商会では従業員同士でお互いを評価しあい、その結果が昇給や昇進、ボーナスの査定に影響するというシステムになっており、評価シートはその判断の材料のひとつになっている。
商会の仕事は、どの部門も基本的に2人以上のチームで行なう事になっているために可能な事だった。これは『死神』たち裏工作部門も同様である。
もちろん、パートナー同士やチーム内で話し合い、不当に高い評価シートを書くことは可能だ。
しかし、チームごとの稼働実績は別途算出されているし、実績に見合わない評価が書かれていれば、それが適切でない事は誰にでもわかる。
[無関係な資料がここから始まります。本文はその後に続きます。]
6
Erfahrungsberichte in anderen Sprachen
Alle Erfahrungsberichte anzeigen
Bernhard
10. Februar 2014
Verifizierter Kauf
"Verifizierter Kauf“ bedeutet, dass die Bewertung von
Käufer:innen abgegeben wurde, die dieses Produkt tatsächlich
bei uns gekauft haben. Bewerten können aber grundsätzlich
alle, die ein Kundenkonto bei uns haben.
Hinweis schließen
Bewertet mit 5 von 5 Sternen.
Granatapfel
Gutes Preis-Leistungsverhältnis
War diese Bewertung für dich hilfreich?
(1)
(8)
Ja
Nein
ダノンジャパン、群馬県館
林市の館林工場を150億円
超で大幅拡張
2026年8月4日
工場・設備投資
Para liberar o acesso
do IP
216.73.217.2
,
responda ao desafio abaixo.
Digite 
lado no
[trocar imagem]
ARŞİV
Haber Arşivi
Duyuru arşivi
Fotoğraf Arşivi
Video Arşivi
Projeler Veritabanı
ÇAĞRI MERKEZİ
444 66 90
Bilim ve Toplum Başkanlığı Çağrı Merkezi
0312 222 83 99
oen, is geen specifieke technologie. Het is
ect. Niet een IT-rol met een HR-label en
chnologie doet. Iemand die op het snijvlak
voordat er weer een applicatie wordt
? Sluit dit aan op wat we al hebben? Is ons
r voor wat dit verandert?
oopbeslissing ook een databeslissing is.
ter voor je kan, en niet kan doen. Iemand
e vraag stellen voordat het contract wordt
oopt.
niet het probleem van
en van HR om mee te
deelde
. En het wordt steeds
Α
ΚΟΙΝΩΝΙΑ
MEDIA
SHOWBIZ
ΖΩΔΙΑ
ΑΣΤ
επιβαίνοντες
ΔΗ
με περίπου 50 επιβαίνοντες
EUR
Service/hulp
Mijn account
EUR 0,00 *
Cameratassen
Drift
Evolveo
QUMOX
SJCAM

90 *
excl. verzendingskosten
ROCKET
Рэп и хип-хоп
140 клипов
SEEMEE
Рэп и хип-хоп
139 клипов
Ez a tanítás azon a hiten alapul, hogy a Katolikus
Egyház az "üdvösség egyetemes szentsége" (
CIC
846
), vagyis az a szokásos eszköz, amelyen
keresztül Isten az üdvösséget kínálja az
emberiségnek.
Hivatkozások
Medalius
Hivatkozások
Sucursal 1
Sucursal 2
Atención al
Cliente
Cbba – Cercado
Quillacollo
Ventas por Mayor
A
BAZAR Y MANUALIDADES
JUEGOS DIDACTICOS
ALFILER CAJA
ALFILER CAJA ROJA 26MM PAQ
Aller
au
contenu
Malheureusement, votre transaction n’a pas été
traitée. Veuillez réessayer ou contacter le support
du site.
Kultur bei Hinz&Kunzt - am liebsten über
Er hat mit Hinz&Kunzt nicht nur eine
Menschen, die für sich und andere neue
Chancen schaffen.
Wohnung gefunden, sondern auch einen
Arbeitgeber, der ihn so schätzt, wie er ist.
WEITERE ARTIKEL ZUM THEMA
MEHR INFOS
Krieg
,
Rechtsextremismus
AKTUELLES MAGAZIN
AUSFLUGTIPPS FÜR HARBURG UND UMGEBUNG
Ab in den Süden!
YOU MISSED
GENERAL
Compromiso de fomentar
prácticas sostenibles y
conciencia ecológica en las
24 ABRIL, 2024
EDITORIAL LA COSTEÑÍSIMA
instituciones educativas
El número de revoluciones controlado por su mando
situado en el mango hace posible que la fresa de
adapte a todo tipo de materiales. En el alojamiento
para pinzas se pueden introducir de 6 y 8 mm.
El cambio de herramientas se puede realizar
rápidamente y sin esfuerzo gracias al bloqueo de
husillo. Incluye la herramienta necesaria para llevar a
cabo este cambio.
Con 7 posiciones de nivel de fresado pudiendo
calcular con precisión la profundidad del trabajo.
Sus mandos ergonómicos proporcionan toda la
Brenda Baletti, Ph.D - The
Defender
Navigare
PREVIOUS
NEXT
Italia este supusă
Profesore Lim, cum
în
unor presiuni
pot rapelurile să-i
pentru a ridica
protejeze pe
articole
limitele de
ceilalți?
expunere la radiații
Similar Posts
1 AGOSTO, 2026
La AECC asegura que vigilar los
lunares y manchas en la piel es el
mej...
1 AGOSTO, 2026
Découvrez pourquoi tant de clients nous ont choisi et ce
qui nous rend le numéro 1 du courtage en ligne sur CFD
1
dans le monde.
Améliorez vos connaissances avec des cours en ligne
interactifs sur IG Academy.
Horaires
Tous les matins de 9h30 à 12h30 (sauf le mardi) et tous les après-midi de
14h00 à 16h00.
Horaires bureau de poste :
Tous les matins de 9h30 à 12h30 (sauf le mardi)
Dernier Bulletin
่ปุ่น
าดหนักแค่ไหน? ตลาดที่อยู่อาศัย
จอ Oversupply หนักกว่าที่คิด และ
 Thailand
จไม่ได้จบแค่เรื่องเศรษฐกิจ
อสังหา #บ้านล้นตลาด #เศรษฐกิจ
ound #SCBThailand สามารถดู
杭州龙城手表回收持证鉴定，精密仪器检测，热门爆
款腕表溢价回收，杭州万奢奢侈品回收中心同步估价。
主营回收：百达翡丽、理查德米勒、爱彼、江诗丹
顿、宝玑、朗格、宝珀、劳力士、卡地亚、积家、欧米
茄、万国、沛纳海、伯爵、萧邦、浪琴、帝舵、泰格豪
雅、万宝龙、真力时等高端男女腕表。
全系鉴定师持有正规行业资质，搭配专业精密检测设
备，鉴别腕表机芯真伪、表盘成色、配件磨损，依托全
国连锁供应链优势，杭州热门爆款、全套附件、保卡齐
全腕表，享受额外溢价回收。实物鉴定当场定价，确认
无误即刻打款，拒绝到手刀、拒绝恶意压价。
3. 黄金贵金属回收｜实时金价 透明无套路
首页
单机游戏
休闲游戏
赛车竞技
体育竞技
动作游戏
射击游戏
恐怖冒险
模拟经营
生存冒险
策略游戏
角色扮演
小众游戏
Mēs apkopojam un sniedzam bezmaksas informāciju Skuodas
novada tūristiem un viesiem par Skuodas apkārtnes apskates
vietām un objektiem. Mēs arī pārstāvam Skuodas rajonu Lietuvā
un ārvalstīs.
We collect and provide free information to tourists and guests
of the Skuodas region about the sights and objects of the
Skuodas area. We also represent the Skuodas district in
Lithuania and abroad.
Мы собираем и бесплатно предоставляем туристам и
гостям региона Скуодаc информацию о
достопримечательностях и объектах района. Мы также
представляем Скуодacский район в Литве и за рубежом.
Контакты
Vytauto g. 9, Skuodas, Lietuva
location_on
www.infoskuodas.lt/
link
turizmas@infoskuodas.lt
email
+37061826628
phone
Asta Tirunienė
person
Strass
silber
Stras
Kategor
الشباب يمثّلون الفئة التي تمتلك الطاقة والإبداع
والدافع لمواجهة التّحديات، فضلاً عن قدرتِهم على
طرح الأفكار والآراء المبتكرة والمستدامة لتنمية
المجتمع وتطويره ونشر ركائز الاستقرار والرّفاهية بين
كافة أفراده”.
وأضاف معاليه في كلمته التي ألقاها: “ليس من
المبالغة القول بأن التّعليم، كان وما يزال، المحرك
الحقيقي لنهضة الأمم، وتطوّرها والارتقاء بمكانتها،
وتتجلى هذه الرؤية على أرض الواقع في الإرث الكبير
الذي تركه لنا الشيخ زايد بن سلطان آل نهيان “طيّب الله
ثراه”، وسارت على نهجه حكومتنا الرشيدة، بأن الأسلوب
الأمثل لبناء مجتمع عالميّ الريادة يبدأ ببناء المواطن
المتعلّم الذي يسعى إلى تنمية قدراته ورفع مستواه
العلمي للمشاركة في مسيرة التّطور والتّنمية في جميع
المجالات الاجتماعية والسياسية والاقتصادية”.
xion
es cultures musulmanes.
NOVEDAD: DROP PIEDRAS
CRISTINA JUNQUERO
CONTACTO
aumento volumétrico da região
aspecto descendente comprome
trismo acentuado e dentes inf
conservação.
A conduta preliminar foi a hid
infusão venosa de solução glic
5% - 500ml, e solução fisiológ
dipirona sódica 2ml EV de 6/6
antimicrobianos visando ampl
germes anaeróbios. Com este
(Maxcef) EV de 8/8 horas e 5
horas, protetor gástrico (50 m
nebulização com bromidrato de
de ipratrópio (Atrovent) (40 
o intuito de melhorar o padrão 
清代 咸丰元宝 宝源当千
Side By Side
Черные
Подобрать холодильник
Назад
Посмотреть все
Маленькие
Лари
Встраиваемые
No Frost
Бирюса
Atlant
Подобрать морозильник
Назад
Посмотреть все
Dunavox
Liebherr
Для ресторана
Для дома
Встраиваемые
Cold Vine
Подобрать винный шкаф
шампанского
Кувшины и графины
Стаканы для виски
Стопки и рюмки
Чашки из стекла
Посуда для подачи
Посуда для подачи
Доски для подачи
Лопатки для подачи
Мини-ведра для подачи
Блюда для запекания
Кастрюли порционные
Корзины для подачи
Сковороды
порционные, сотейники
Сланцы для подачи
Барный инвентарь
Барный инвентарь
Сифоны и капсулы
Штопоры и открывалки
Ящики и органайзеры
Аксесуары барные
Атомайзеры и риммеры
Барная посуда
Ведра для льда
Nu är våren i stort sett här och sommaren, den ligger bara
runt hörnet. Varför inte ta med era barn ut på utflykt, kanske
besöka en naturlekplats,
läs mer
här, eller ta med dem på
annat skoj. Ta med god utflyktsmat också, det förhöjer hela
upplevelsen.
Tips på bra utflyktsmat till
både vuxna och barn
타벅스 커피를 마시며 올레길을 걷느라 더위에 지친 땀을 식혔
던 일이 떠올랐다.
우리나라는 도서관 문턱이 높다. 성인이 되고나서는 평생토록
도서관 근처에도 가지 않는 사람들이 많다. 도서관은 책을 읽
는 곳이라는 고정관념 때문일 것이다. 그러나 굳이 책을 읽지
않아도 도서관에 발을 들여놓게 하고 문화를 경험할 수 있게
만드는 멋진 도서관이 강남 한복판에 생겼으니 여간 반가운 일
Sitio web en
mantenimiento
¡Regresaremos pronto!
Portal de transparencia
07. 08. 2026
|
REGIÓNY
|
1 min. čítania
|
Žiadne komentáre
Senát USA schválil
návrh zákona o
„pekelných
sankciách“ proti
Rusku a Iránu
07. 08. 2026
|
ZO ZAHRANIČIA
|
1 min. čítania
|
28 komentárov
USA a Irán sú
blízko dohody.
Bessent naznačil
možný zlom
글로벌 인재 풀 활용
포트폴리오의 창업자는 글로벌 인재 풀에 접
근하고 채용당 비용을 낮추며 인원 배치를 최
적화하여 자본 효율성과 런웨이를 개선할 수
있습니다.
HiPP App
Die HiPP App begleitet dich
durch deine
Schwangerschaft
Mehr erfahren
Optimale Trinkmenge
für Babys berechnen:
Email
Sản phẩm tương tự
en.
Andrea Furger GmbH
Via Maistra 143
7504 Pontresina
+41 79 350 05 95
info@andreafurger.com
それはそれでチーム全体の評価を下げる結果に繋がるため、評価シートを適当に扱う者は居なかった。
実のところ、雇われ者同士でお互いを評価し合うという考え方自体があまりに先進的であるために、ミセリア商会の新人研修においてもっともネックになっているのがこの部分であった。
通常、新人の研修にそれほど時間をかけられる組織は少ない。徒弟制度とまでは言わないが、仕事を覚えさせる事と実際の仕事をさせる事を並行して行なう組織がほとんどだ。なぜなら、人を育てるという行為には相応のコストがかかるものであり、多くの組織にはそのような時間的・経済的余裕がないからだ。ましてや、他人を評価するという、一見何も生み出さないように思える技術のためだというのならなおさらである。
しかし、ミセリア商会であれば話は別だ。事業立ち上げ時の資本金こそ実家や提携商会から融資を受けていたが、現在はそれも全て返済されている。その返済分を支出として計上した上でさえ純利益は右肩上がりの成長を見せていたほどなので、返済が終わった現在の収益は凄まじいものがある。
なのでこれは、実作業者以上の人件費を抱えても問題なく運営できるだけの体力を持つミセリア商会だからこそ可能なメソッドなのだった。
「ちょっと待てって。評価は最後まで話を聞いてからにしてくれや。
ほれ、こいつだよ。何となく見覚えあんだろ。こいつ、『皇帝』だぜ」
そう言われ、『死神』は片腕を切り飛ばされて気を失い倒れている男を見る。
『皇帝』と言えば、かつての結社で直接的な力の行使のための実行部隊を任されていた者だ。大人数の指揮を執るためのスキルを所持していたはずだ。
それが何故こんなところで1人でノビているのか。
そもそも、暗殺などの1人作業が多かった『死神』は真逆の業務を行なう『皇帝』とはそれほど話した事がない。
顔など知らないし、言われてもわからない。
「……仮面が無いようだが」
「あんなもん飾りだろ。街なかであんなもん付けてたって逆に目立つだけだわ。そんな奴がいたら、例え正体がわからなくても「あ、結社の人間がいる!」って丸わかりになっちまうだろ。特に敵対者には」
「まあ、そうだが」
以前はそれでも問題なかった。
なぜなら結社の存在を知るものは、協力者以外は全て滅ぼしてきたからだ。ゆえに正体不明の仮面を付けていてもそれを結社と結びつける者など居なかった。
しかし、マルゴーに手を出し始めてから状況が変わった。
死なない敵対者が現れたのだ。
殺しきれない、という意味では聖シェキナ神国も同じなのだが、あちらは始めからそれがわかっているため、積極的にちょっかいを出すことは無かった。
しかし、マルゴーは違う。
結社での認識も、インテリオラという王国の一地方に過ぎないというものだった。そのマルゴーの向こうには大陸最大級の魔物の領域が広がっているが、それはつまり人類領域の北端という意味であり、それ以上の価値はなかった。
次々に消えていく、マルゴーに関わった幹部たち。
ついには結社の本拠地までもが滅ぼされ、事実上の崩壊にまで追い込まれてしまった。
と、これは『恋人』──アマンダから聞いた話だが。
『死神』たちはその頃、マルゴーの地下で湿った休暇を楽しんでいたので知る由もないが、ほとんど他者から攻撃された事が無かった結社の幹部たちにとって、その恐怖はいかばかりだっただろう。
目の前の男が本当に『皇帝』なのかどうかは知らないが、そうだとしたら確かに『悪魔』の言う通り、仮面を付けていないのはマルゴーの手から逃れるためなのだろう。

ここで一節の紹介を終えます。